▸ Directions for this task: Copy out the data that comes next, character for character, and leave the images aside.

▸ Supplied records:
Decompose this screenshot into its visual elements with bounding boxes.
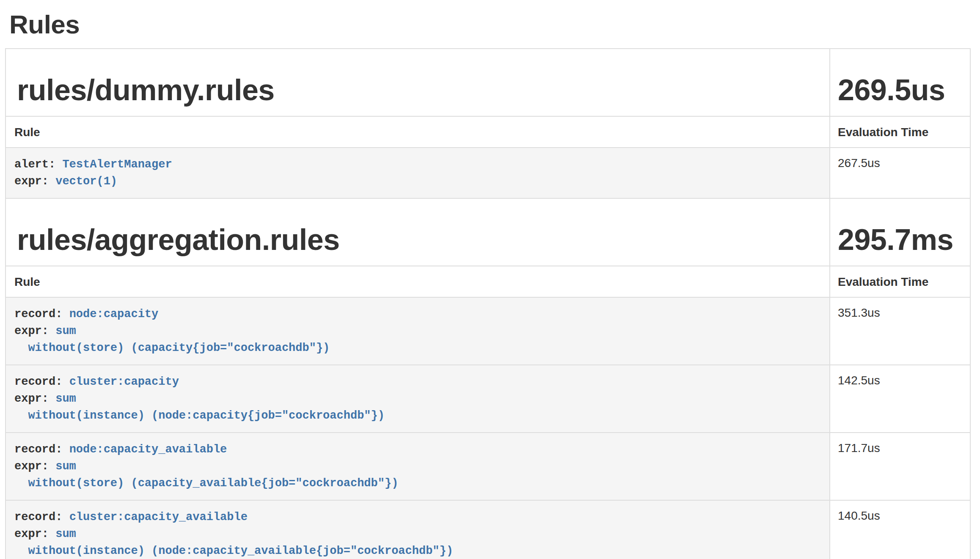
rule-field-key: expr: — [14, 528, 55, 540]
rule-group-evaluation-total-cell: 295.7ms — [830, 198, 970, 266]
rule-expression-link[interactable]: without(instance) (node:capacity_availab… — [14, 545, 453, 557]
rule-group-header-row: rules/aggregation.rules295.7ms — [6, 198, 970, 266]
rule-definition-cell: record: cluster:capacityexpr: sum withou… — [6, 365, 830, 433]
rule-field-key: expr: — [14, 392, 55, 405]
rule-code-line: record: node:capacity_available — [14, 441, 821, 458]
rule-expression-link[interactable]: node:capacity — [69, 308, 159, 321]
rule-evaluation-time: 171.7us — [830, 433, 970, 500]
page-title: Rules — [9, 10, 980, 39]
rule-code-line: record: node:capacity — [14, 306, 821, 323]
rule-code-line: expr: sum — [14, 458, 821, 475]
rule-group-evaluation-total: 295.7ms — [838, 223, 970, 256]
rule-expression-link[interactable]: without(store) (capacity{job="cockroachd… — [14, 342, 330, 354]
column-header-evaluation-time: Evaluation Time — [830, 266, 970, 297]
rule-expression-link[interactable]: node:capacity_available — [69, 443, 227, 456]
rule-row: record: cluster:capacityexpr: sum withou… — [6, 365, 970, 433]
rule-expression-link[interactable]: TestAlertManager — [62, 158, 172, 171]
column-header-rule: Rule — [6, 266, 830, 297]
rule-definition-cell: record: node:capacityexpr: sum without(s… — [6, 297, 830, 365]
rule-definition-cell: record: node:capacity_availableexpr: sum… — [6, 433, 830, 500]
rule-field-key: expr: — [14, 460, 55, 473]
rule-expression-link[interactable]: without(instance) (node:capacity{job="co… — [14, 409, 385, 422]
rule-expression-link[interactable]: without(store) (capacity_available{job="… — [14, 477, 398, 490]
rule-code-line: record: cluster:capacity — [14, 373, 821, 390]
rules-table: rules/dummy.rules269.5usRuleEvaluation T… — [5, 48, 971, 559]
rule-field-key: expr: — [14, 175, 55, 188]
rule-code-line: expr: sum — [14, 390, 821, 407]
rule-code-line: without(instance) (node:capacity_availab… — [14, 543, 821, 559]
rule-row: record: cluster:capacity_availableexpr: … — [6, 500, 970, 559]
column-header-evaluation-time: Evaluation Time — [830, 116, 970, 148]
rule-evaluation-time: 140.5us — [830, 500, 970, 559]
rule-field-key: expr: — [14, 325, 55, 337]
rule-expression-link[interactable]: vector(1) — [55, 175, 117, 188]
rule-field-key: record: — [14, 511, 69, 523]
rule-expression-link[interactable]: sum — [55, 528, 76, 540]
column-header-row: RuleEvaluation Time — [6, 116, 970, 148]
rule-group-header-row: rules/dummy.rules269.5us — [6, 49, 970, 116]
rule-code-line: without(store) (capacity_available{job="… — [14, 475, 821, 492]
rule-field-key: record: — [14, 443, 69, 456]
rule-expression-link[interactable]: cluster:capacity — [69, 375, 179, 388]
rule-code-line: record: cluster:capacity_available — [14, 509, 821, 526]
rule-field-key: record: — [14, 308, 69, 321]
rule-row: record: node:capacity_availableexpr: sum… — [6, 433, 970, 500]
rule-definition-cell: alert: TestAlertManagerexpr: vector(1) — [6, 148, 830, 198]
rule-expression-link[interactable]: cluster:capacity_available — [69, 511, 248, 523]
rule-field-key: record: — [14, 375, 69, 388]
rule-group-evaluation-total-cell: 269.5us — [830, 49, 970, 116]
rule-group-file-cell: rules/dummy.rules — [6, 49, 830, 116]
rule-code-line: expr: vector(1) — [14, 173, 821, 190]
rule-expression-link[interactable]: sum — [55, 325, 76, 337]
rule-code-line: without(instance) (node:capacity{job="co… — [14, 407, 821, 424]
rule-evaluation-time: 351.3us — [830, 297, 970, 365]
rule-evaluation-time: 142.5us — [830, 365, 970, 433]
rule-code-line: expr: sum — [14, 323, 821, 340]
rule-group-evaluation-total: 269.5us — [838, 74, 970, 107]
rule-evaluation-time: 267.5us — [830, 148, 970, 198]
rule-definition-cell: record: cluster:capacity_availableexpr: … — [6, 500, 830, 559]
rule-row: record: node:capacityexpr: sum without(s… — [6, 297, 970, 365]
rule-code-line: expr: sum — [14, 526, 821, 543]
rule-field-key: alert: — [14, 158, 62, 171]
column-header-row: RuleEvaluation Time — [6, 266, 970, 297]
rule-expression-link[interactable]: sum — [55, 392, 76, 405]
rule-group-file: rules/dummy.rules — [17, 74, 829, 107]
rule-group-file: rules/aggregation.rules — [17, 223, 829, 256]
rule-code-line: alert: TestAlertManager — [14, 156, 821, 173]
column-header-rule: Rule — [6, 116, 830, 148]
rule-expression-link[interactable]: sum — [55, 460, 76, 473]
rule-group-file-cell: rules/aggregation.rules — [6, 198, 830, 266]
rule-row: alert: TestAlertManagerexpr: vector(1)26… — [6, 148, 970, 198]
rule-code-line: without(store) (capacity{job="cockroachd… — [14, 340, 821, 356]
rules-table-body: rules/dummy.rules269.5usRuleEvaluation T… — [6, 49, 970, 559]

▸ Exercise response:
Decompose this screenshot into its visual elements with bounding boxes.
rule-field-key: expr: — [14, 528, 55, 540]
rule-group-evaluation-total-cell: 295.7ms — [830, 198, 970, 266]
rule-expression-link[interactable]: without(instance) (node:capacity_availab… — [14, 545, 453, 557]
rule-group-header-row: rules/aggregation.rules295.7ms — [6, 198, 970, 266]
rule-definition-cell: record: cluster:capacityexpr: sum withou… — [6, 365, 830, 433]
rule-field-key: expr: — [14, 392, 55, 405]
rule-code-line: record: node:capacity_available — [14, 441, 821, 458]
rule-expression-link[interactable]: node:capacity — [69, 308, 159, 321]
rule-evaluation-time: 171.7us — [830, 433, 970, 500]
page-title: Rules — [9, 10, 980, 39]
rule-code-line: record: node:capacity — [14, 306, 821, 323]
rule-code-line: expr: sum — [14, 458, 821, 475]
rule-group-evaluation-total: 295.7ms — [838, 223, 970, 256]
rule-expression-link[interactable]: without(store) (capacity{job="cockroachd… — [14, 342, 330, 354]
column-header-evaluation-time: Evaluation Time — [830, 266, 970, 297]
rule-expression-link[interactable]: node:capacity_available — [69, 443, 227, 456]
rule-row: record: cluster:capacityexpr: sum withou… — [6, 365, 970, 433]
rule-expression-link[interactable]: TestAlertManager — [62, 158, 172, 171]
column-header-rule: Rule — [6, 266, 830, 297]
rule-definition-cell: record: node:capacityexpr: sum without(s… — [6, 297, 830, 365]
rule-definition-cell: record: node:capacity_availableexpr: sum… — [6, 433, 830, 500]
rule-field-key: expr: — [14, 460, 55, 473]
rule-expression-link[interactable]: without(instance) (node:capacity{job="co… — [14, 409, 385, 422]
rule-expression-link[interactable]: without(store) (capacity_available{job="… — [14, 477, 398, 490]
rule-code-line: record: cluster:capacity — [14, 373, 821, 390]
rules-table: rules/dummy.rules269.5usRuleEvaluation T… — [5, 48, 971, 559]
rule-field-key: expr: — [14, 175, 55, 188]
rule-code-line: expr: sum — [14, 390, 821, 407]
rule-code-line: without(instance) (node:capacity_availab… — [14, 543, 821, 559]
rule-row: record: cluster:capacity_availableexpr: … — [6, 500, 970, 559]
column-header-evaluation-time: Evaluation Time — [830, 116, 970, 148]
rule-evaluation-time: 140.5us — [830, 500, 970, 559]
rule-field-key: expr: — [14, 325, 55, 337]
rule-expression-link[interactable]: vector(1) — [55, 175, 117, 188]
rule-field-key: record: — [14, 511, 69, 523]
rule-expression-link[interactable]: sum — [55, 528, 76, 540]
column-header-row: RuleEvaluation Time — [6, 116, 970, 148]
rule-group-header-row: rules/dummy.rules269.5us — [6, 49, 970, 116]
rule-code-line: without(store) (capacity_available{job="… — [14, 475, 821, 492]
rule-field-key: record: — [14, 443, 69, 456]
rule-expression-link[interactable]: cluster:capacity — [69, 375, 179, 388]
rule-code-line: record: cluster:capacity_available — [14, 509, 821, 526]
rule-field-key: record: — [14, 308, 69, 321]
rule-row: record: node:capacity_availableexpr: sum… — [6, 433, 970, 500]
rule-definition-cell: alert: TestAlertManagerexpr: vector(1) — [6, 148, 830, 198]
rule-expression-link[interactable]: cluster:capacity_available — [69, 511, 248, 523]
rule-field-key: record: — [14, 375, 69, 388]
rule-group-evaluation-total-cell: 269.5us — [830, 49, 970, 116]
rule-group-file-cell: rules/dummy.rules — [6, 49, 830, 116]
rule-code-line: expr: vector(1) — [14, 173, 821, 190]
rule-expression-link[interactable]: sum — [55, 325, 76, 337]
rule-code-line: without(instance) (node:capacity{job="co… — [14, 407, 821, 424]
rule-evaluation-time: 351.3us — [830, 297, 970, 365]
rule-evaluation-time: 142.5us — [830, 365, 970, 433]
rule-code-line: expr: sum — [14, 323, 821, 340]
rule-group-evaluation-total: 269.5us — [838, 74, 970, 107]
rule-evaluation-time: 267.5us — [830, 148, 970, 198]
rule-definition-cell: record: cluster:capacity_availableexpr: … — [6, 500, 830, 559]
rule-row: record: node:capacityexpr: sum without(s… — [6, 297, 970, 365]
rule-code-line: expr: sum — [14, 526, 821, 543]
rule-field-key: alert: — [14, 158, 62, 171]
column-header-row: RuleEvaluation Time — [6, 266, 970, 297]
rule-expression-link[interactable]: sum — [55, 392, 76, 405]
rule-group-file: rules/dummy.rules — [17, 74, 829, 107]
rule-group-file: rules/aggregation.rules — [17, 223, 829, 256]
rule-code-line: alert: TestAlertManager — [14, 156, 821, 173]
column-header-rule: Rule — [6, 116, 830, 148]
rule-expression-link[interactable]: sum — [55, 460, 76, 473]
rule-group-file-cell: rules/aggregation.rules — [6, 198, 830, 266]
rule-row: alert: TestAlertManagerexpr: vector(1)26… — [6, 148, 970, 198]
rule-code-line: without(store) (capacity{job="cockroachd… — [14, 340, 821, 356]
rules-table-body: rules/dummy.rules269.5usRuleEvaluation T… — [6, 49, 970, 559]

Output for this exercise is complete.